Source records
....................

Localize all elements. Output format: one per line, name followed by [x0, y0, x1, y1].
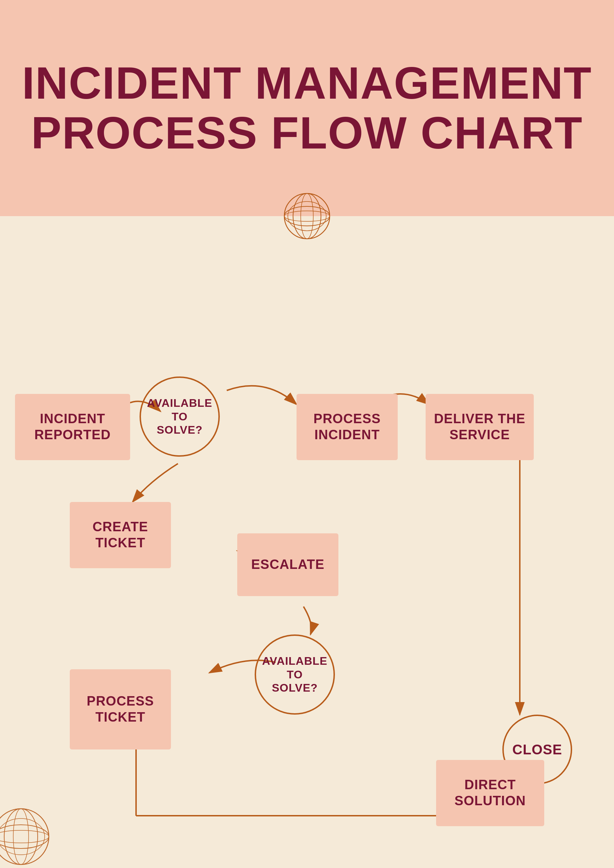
- svg-point-10: [13, 809, 29, 865]
- svg-point-6: [0, 809, 49, 865]
- body-section: INCIDENT REPORTED AVAILABLE TO SOLVE? PR…: [0, 216, 614, 868]
- svg-point-8: [0, 825, 49, 848]
- direct-solution-node: DIRECT SOLUTION: [436, 760, 544, 826]
- header-section: INCIDENT MANAGEMENT PROCESS FLOW CHART: [0, 0, 614, 216]
- svg-point-7: [4, 809, 38, 865]
- globe-icon-top: [281, 190, 333, 242]
- main-title: INCIDENT MANAGEMENT PROCESS FLOW CHART: [21, 58, 593, 158]
- svg-point-3: [284, 211, 330, 222]
- svg-point-1: [293, 194, 321, 239]
- svg-point-9: [0, 830, 49, 843]
- svg-point-4: [301, 194, 313, 239]
- svg-point-0: [284, 194, 330, 239]
- available-to-solve-2-node: AVAILABLE TO SOLVE?: [255, 634, 335, 715]
- escalate-node: ESCALATE: [237, 533, 338, 596]
- available-to-solve-1-node: AVAILABLE TO SOLVE?: [140, 377, 220, 457]
- process-ticket-node: PROCESS TICKET: [70, 669, 171, 749]
- svg-point-5: [288, 202, 326, 231]
- create-ticket-node: CREATE TICKET: [70, 502, 171, 568]
- deliver-service-node: DELIVER THE SERVICE: [426, 394, 534, 460]
- globe-icon-bottom: [0, 805, 66, 868]
- process-incident-node: PROCESS INCIDENT: [297, 394, 398, 460]
- svg-point-2: [284, 206, 330, 226]
- incident-reported-node: INCIDENT REPORTED: [15, 394, 130, 460]
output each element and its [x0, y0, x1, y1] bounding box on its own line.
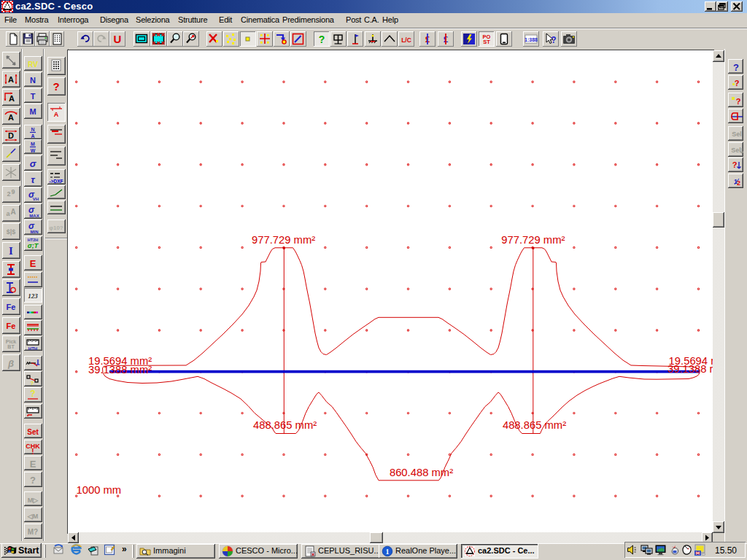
- svg-text:MIN: MIN: [31, 230, 39, 234]
- svg-text:ST: ST: [483, 39, 490, 45]
- svg-text:1000 mm: 1000 mm: [77, 484, 122, 496]
- svg-text:A: A: [31, 133, 34, 139]
- svg-text:977.729 mm²: 977.729 mm²: [501, 234, 565, 246]
- svg-text:Fe: Fe: [7, 322, 16, 330]
- svg-text:$|$: $|$: [7, 228, 16, 236]
- svg-text:Fe: Fe: [7, 303, 16, 311]
- svg-text:M: M: [31, 141, 35, 147]
- svg-text:39.1388 mm²: 39.1388 mm²: [88, 364, 152, 376]
- svg-text:860.488 mm²: 860.488 mm²: [390, 467, 453, 478]
- svg-text:σ;T: σ;T: [28, 242, 39, 249]
- svg-text:L/C: L/C: [401, 36, 411, 44]
- svg-text:488.865 mm²: 488.865 mm²: [253, 419, 317, 431]
- svg-text:?: ?: [736, 97, 741, 106]
- svg-text:123: 123: [28, 292, 38, 300]
- svg-text:->DXF: ->DXF: [50, 179, 63, 184]
- svg-text:A: A: [8, 75, 14, 84]
- svg-text:τ: τ: [31, 174, 35, 185]
- svg-text:A: A: [10, 208, 15, 216]
- svg-text:1:388: 1:388: [525, 37, 538, 42]
- svg-text:9: 9: [11, 188, 15, 195]
- svg-text:2: 2: [7, 190, 10, 198]
- svg-text:Set: Set: [27, 428, 39, 436]
- svg-text:?: ?: [733, 62, 739, 73]
- svg-text:?: ?: [319, 34, 325, 45]
- svg-text:Sel: Sel: [731, 147, 741, 154]
- svg-text:β: β: [7, 358, 14, 369]
- svg-text:I: I: [9, 245, 13, 257]
- svg-text:?: ?: [551, 35, 556, 45]
- svg-text:488.865 mm²: 488.865 mm²: [503, 419, 566, 431]
- svg-text:39.1388 r: 39.1388 r: [667, 363, 713, 375]
- svg-text:!: !: [31, 448, 34, 454]
- svg-text:?: ?: [732, 160, 738, 169]
- svg-text:D: D: [8, 131, 14, 140]
- svg-text:U: U: [114, 33, 122, 45]
- svg-text:HTH: HTH: [28, 346, 37, 350]
- svg-text:M: M: [29, 107, 36, 116]
- svg-text:A: A: [54, 111, 59, 118]
- svg-text:T: T: [31, 92, 36, 101]
- svg-text:A: A: [8, 113, 14, 122]
- svg-text:W: W: [31, 148, 36, 153]
- svg-text:1: 1: [386, 548, 390, 556]
- svg-text:?: ?: [31, 380, 34, 386]
- svg-text:N: N: [31, 127, 34, 132]
- svg-text:φ10?: φ10?: [49, 225, 63, 231]
- svg-text:A: A: [9, 94, 15, 103]
- svg-text:Pick: Pick: [6, 339, 17, 344]
- svg-text:Sel: Sel: [732, 131, 742, 138]
- svg-text:?: ?: [735, 79, 740, 88]
- svg-text:σ: σ: [30, 158, 37, 169]
- svg-text:BT: BT: [7, 344, 15, 349]
- svg-text:?: ?: [30, 475, 36, 486]
- svg-text:E: E: [30, 258, 36, 269]
- svg-text:VH: VH: [33, 197, 39, 201]
- svg-text:M?: M?: [28, 528, 38, 536]
- svg-text:RV: RV: [28, 61, 38, 69]
- svg-text:◁M: ◁M: [27, 513, 38, 520]
- svg-text:?: ?: [53, 80, 59, 93]
- svg-text:M▷: M▷: [28, 497, 39, 504]
- svg-text:977.729 mm²: 977.729 mm²: [252, 234, 315, 246]
- svg-text:?: ?: [30, 389, 35, 399]
- svg-text:E: E: [30, 459, 36, 470]
- svg-text:N: N: [30, 76, 36, 85]
- svg-text:MAX: MAX: [29, 214, 39, 218]
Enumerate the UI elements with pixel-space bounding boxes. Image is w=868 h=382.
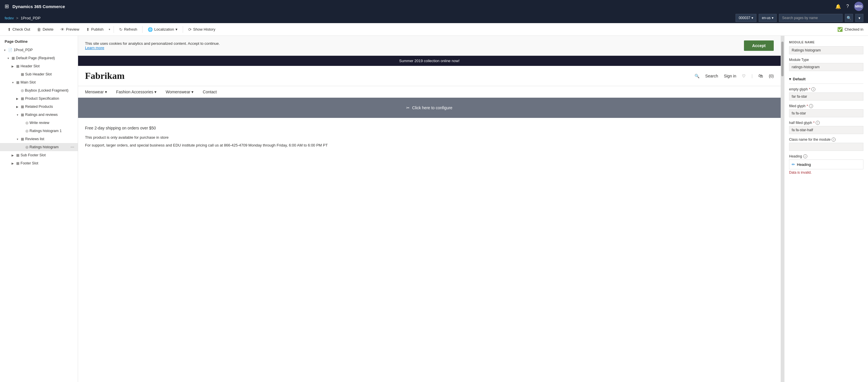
tree-label-related-products: Related Products <box>25 105 75 109</box>
filled-glyph-input[interactable] <box>789 109 863 117</box>
heading-edit-box[interactable]: ✏ Heading <box>789 160 863 169</box>
fashion-dropdown-icon: ▾ <box>154 90 156 94</box>
container-icon-related-products: ▦ <box>21 105 24 109</box>
heading-info[interactable]: i <box>803 154 807 158</box>
search-nav-label[interactable]: Search <box>705 74 718 78</box>
configure-text: Click here to configure <box>412 105 452 110</box>
half-filled-glyph-input[interactable] <box>789 126 863 134</box>
top-bar-icons: 🔔 ? MRG <box>835 2 863 11</box>
class-name-input[interactable] <box>789 143 863 151</box>
top-bar: ⊞ Dynamics 365 Commerce 🔔 ? MRG <box>0 0 868 13</box>
publish-label: Publish <box>91 27 103 31</box>
heading-edit-label: Heading <box>797 162 811 167</box>
category-menswear[interactable]: Menswear ▾ <box>85 90 107 94</box>
empty-glyph-input[interactable] <box>789 92 863 101</box>
category-contact[interactable]: Contact <box>203 90 217 94</box>
tree-item-buybox[interactable]: ◎ Buybox (Locked Fragment) <box>0 86 78 94</box>
empty-glyph-info[interactable]: i <box>811 87 815 91</box>
data-invalid-text: Data is invalid. <box>789 170 863 174</box>
half-filled-glyph-label: half filled glyph * i <box>789 121 863 125</box>
tree-label-ratings-histogram: Ratings histogram <box>30 145 69 149</box>
locale-dropdown[interactable]: en-us ▾ <box>759 14 777 22</box>
delete-label: Delete <box>42 27 54 31</box>
empty-glyph-required: * <box>809 87 810 91</box>
more-options-icon[interactable]: ··· <box>69 145 75 150</box>
search-pages-button[interactable]: 🔍 <box>845 14 853 22</box>
publish-dropdown-arrow[interactable]: ▾ <box>107 26 111 33</box>
learn-more-link[interactable]: Learn more <box>85 46 104 50</box>
half-filled-info[interactable]: i <box>816 121 820 125</box>
filled-glyph-info[interactable]: i <box>809 104 813 108</box>
tree-item-ratings-reviews[interactable]: ▾ ▦ Ratings and reviews <box>0 111 78 119</box>
localization-icon: 🌐 <box>148 27 153 32</box>
grid-icon[interactable]: ⊞ <box>5 3 9 9</box>
filled-glyph-required: * <box>807 104 808 108</box>
default-section-header[interactable]: ▾ Default <box>789 74 863 84</box>
checkout-button[interactable]: ⬆ Check Out <box>5 25 33 34</box>
breadcrumb-link[interactable]: fedev <box>5 16 14 20</box>
sign-in-link[interactable]: Sign in <box>724 74 736 78</box>
tree-label-ratings-histogram-1: Ratings histogram 1 <box>30 129 75 133</box>
heading-field-label: Heading i <box>789 154 863 158</box>
tree-item-main-slot[interactable]: ▾ ▦ Main Slot <box>0 78 78 86</box>
search-pages-input[interactable] <box>779 14 842 22</box>
preview-button[interactable]: 👁 Preview <box>58 25 82 34</box>
refresh-icon: ↻ <box>119 27 123 32</box>
tree-item-default-page[interactable]: ▾ ▦ Default Page (Required) <box>0 54 78 62</box>
womenswear-dropdown-icon: ▾ <box>191 90 193 94</box>
collapse-icon: ▾ <box>789 77 791 81</box>
tree-item-write-review[interactable]: ◎ Write review <box>0 119 78 127</box>
store-id-value: 000037 <box>739 16 750 20</box>
module-name-input[interactable] <box>789 46 863 54</box>
app-title: Dynamics 365 Commerce <box>12 4 832 9</box>
breadcrumb-current: 1Prod_PDP <box>21 16 40 20</box>
half-filled-required: * <box>813 121 814 125</box>
category-womenswear[interactable]: Womenswear ▾ <box>166 90 193 94</box>
search-expand-button[interactable]: ▾ <box>855 14 863 22</box>
tree-item-sub-header-slot[interactable]: ▦ Sub Header Slot <box>0 70 78 78</box>
refresh-button[interactable]: ↻ Refresh <box>116 25 140 34</box>
class-name-label: Class name for the module i <box>789 137 863 141</box>
help-icon[interactable]: ? <box>846 4 849 9</box>
configure-area[interactable]: ✂ Click here to configure <box>78 98 781 118</box>
main-layout: Page Outline ▾ 📄 1Prod_PDP ▾ ▦ Default P… <box>0 36 868 382</box>
tree-label-footer-slot: Footer Slot <box>21 161 75 165</box>
show-history-button[interactable]: ⟳ Show History <box>185 25 218 34</box>
localization-button[interactable]: 🌐 Localization ▾ <box>145 25 180 34</box>
publish-button[interactable]: ⬆ Publish <box>83 25 106 34</box>
category-womenswear-label: Womenswear <box>166 90 190 94</box>
module-icon-ratings-histogram: ◎ <box>26 145 28 149</box>
tree-item-footer-slot[interactable]: ▶ ▦ Footer Slot <box>0 159 78 167</box>
tree-item-ratings-histogram-1[interactable]: ◎ Ratings histogram 1 <box>0 127 78 135</box>
search-nav-icon[interactable]: 🔍 <box>694 74 700 78</box>
tree-label-header-slot: Header Slot <box>21 64 75 68</box>
cart-icon[interactable]: 🛍 <box>758 73 763 78</box>
tree-label-sub-header: Sub Header Slot <box>25 72 75 76</box>
tree-item-ratings-histogram[interactable]: ◎ Ratings histogram ··· <box>0 143 78 151</box>
expand-icon-reviews-list: ▾ <box>15 137 20 141</box>
module-type-input[interactable] <box>789 63 863 71</box>
accept-button[interactable]: Accept <box>744 40 774 51</box>
wishlist-icon[interactable]: ♡ <box>742 74 746 78</box>
toolbar-right: ✅ Checked in <box>837 27 863 32</box>
tree-item-header-slot[interactable]: ▶ ▦ Header Slot <box>0 62 78 70</box>
module-name-section-title: MODULE NAME <box>789 40 863 44</box>
cart-count[interactable]: (0) <box>769 74 774 78</box>
tree-item-related-products[interactable]: ▶ ▦ Related Products <box>0 103 78 111</box>
expand-icon-ratings-reviews: ▾ <box>15 113 20 117</box>
store-id-dropdown[interactable]: 000037 ▾ <box>736 14 756 22</box>
preview-scrollbar[interactable] <box>781 36 784 382</box>
delete-button[interactable]: 🗑 Delete <box>34 25 56 34</box>
tree-item-sub-footer-slot[interactable]: ▶ ▦ Sub Footer Slot <box>0 151 78 159</box>
class-name-info[interactable]: i <box>832 137 836 141</box>
tree-item-root[interactable]: ▾ 📄 1Prod_PDP <box>0 46 78 54</box>
checkout-icon: ⬆ <box>7 27 11 32</box>
history-icon: ⟳ <box>188 27 192 32</box>
sidebar: Page Outline ▾ 📄 1Prod_PDP ▾ ▦ Default P… <box>0 36 78 382</box>
bell-icon[interactable]: 🔔 <box>835 4 841 9</box>
category-fashion-accessories[interactable]: Fashion Accessories ▾ <box>116 90 156 94</box>
tree-item-reviews-list[interactable]: ▾ ▦ Reviews list <box>0 135 78 143</box>
avatar[interactable]: MRG <box>854 2 863 11</box>
tree-item-product-spec[interactable]: ▶ ▦ Product Specification <box>0 94 78 103</box>
preview-area: This site uses cookies for analytics and… <box>78 36 784 382</box>
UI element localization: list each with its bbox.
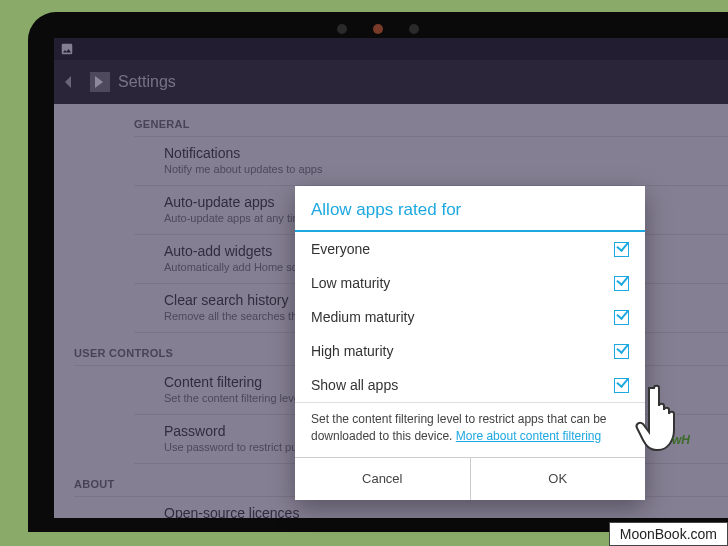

....................

* **EXERCISE BRIEF**: Line count for the string "module": work it out from the records above and reply with the number alone.

* **FINAL ANSWER**: 5